On to the wild horses. The size of the herd is actively managed by the National Park Service (NPS).  This keeps the island’s fauna and horses healthy.  The NPS has quite an interesting way of doing it…they vaccinate mares every year to prevent pregnancies until a mare is 4 years old.  The mare is then allowed to have a foal, then vaccinated again yearly for the rest of her life.  This controls the herd size and prevents inbreeding.  We saw a very interesting video on all this, but I can’t find it online.  But I did find this publication from the NPS that has the details.  https://www.nps.gov/asis/planyourvisit/upload/Horse-Brief.pdf. Reading the study, all I could think about is Janelle and her research into salt marshes.  Janelle…this work is right up your alley!

People approaching and feeding the horses is a problem.  And horses are no different than bears, if you leave food out,they will find it.  These signs were affixed to the picnic tables in the campground.

These horses were right along the main road just after you come over the bridge onto the island.

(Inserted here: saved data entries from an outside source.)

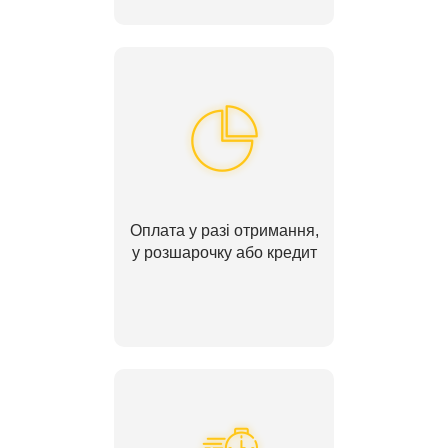
Оплата у разі отримання,
у розшарочку або кредит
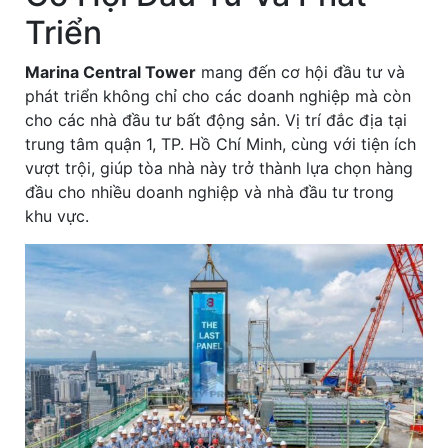
Triển
Marina Central Tower
mang đến cơ hội đầu tư và
phát triển không chỉ cho các doanh nghiệp mà còn
cho các nhà đầu tư bất động sản. Vị trí đắc địa tại
trung tâm quận 1, TP. Hồ Chí Minh, cùng với tiện ích
vượt trội, giúp tòa nhà này trở thành lựa chọn hàng
đầu cho nhiều doanh nghiệp và nhà đầu tư trong
khu vực.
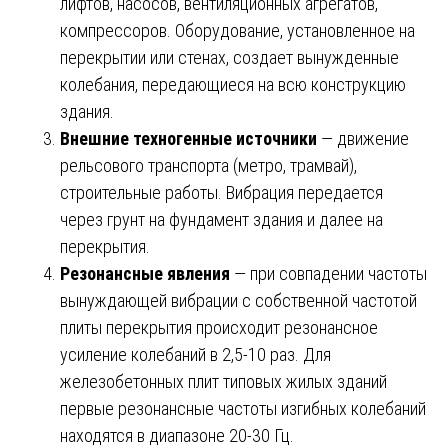
лифтов, насосов, вентиляционных агрегатов,
компрессоров. Оборудование, установленное на
перекрытии или стенах, создает вынужденные
колебания, передающиеся на всю конструкцию
здания.
Внешние техногенные источники
— движение
рельсового транспорта (метро, трамвай),
строительные работы. Вибрация передается
через грунт на фундамент здания и далее на
перекрытия.
Резонансные явления
— при совпадении частоты
вынуждающей вибрации с собственной частотой
плиты перекрытия происходит резонансное
усиление колебаний в 2,5-10 раз. Для
железобетонных плит типовых жилых зданий
первые резонансные частоты изгибных колебаний
находятся в диапазоне 20-30 Гц.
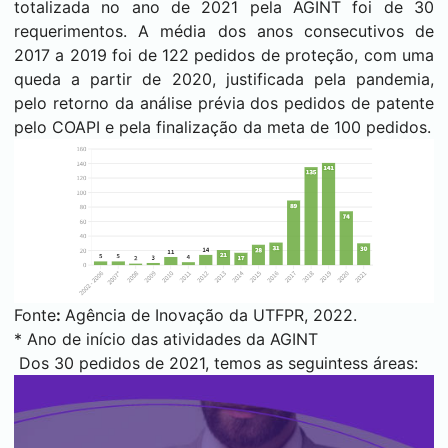
totalizada no ano de 2021 pela AGINT foi de 30
requerimentos. A média dos anos consecutivos de
2017 a 2019 foi de 122 pedidos de proteção, com uma
queda a partir de 2020, justificada pela pandemia,
pelo retorno da análise prévia dos pedidos de patente
pelo COAPI e pela finalização da meta de 100 pedidos.
Fonte
:
Agência de Inovação da UTFPR, 2022.
* Ano de início das atividades da AGINT
Dos 30 pedidos de 2021, temos as seguintess áreas:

We spotted this mare and foal along the main road in the National Seashore.  We didn’t have any horses come into the campground, they were all in the salt marshes.  They usually only come to the beach if it’s hot and they want the ocean breeze to cool down and shoo away insects.  But there was plenty of evidence that horses were in the campground, i.e. road apples.  I’ll spare you a picture of those.

We hiked the trails in the National Seashore. One of the trails took us through the dunes and into an area that someone once tried to develop as a resort.

This hiking trail went through the dunes.  We saw the remnants of an old asphalt road, the result of an attempt to develop the island into a resort.  Thank goodness they didn’t succeed!

Developers indeed did try to turn Assateague Island into a resort.  An asphalt road was laid down, building lots plotted out and sold, and buildings started.  There were thirty houses built when the 1962 Ash Wednesday N’oreaster hit and wiped out all the buildings.  Eventually, it was decided to preserve the island in its natural state.  If you want to know more, below is a Youtube video that shows the history of how this happened.  Or use this link…  https://youtu.be/0BOUq17jDf4  We saw this video at the Visitor’s Center and found it quite interesting.

Another hike took us to the bayside of the Island.

This boardwalk through us through the salt marsh.  It had an accompanying audio tour (via a cell phone) describing the area.  We always appreciate audio tours!

An egret enjoying the salt marsh.

We spotted this horse out grazing near the marsh.  The horses tend to gather in packs, but we didn’t see his of this horse’s buddies.

All in all, it’s been a great six days here.  We are so glad we came.  I’m adding Assateague Island to my list of favorite places to visit.

I’m in my happy place!

4 thoughts on “Assateague Island

  1. dominiquefeather

    Thanks again for your blog. The seashore is a special place. We used to go to Ocracoke each Easter. Wish I could go back. Getting warmer —- maybe?

  2. Corinne Post author

    B.A….I need to quiz you on cool places to visit. Ocracoke looks cool! Not much warmer this morning…40 and a stiff breeze. But we were comfy in Blue.

  3. dominiquefeather

    Just finished watching the video — nice. Glad you made it through the tunnel — better you than me. Watching the surf is like watching a campfire — so peaceful.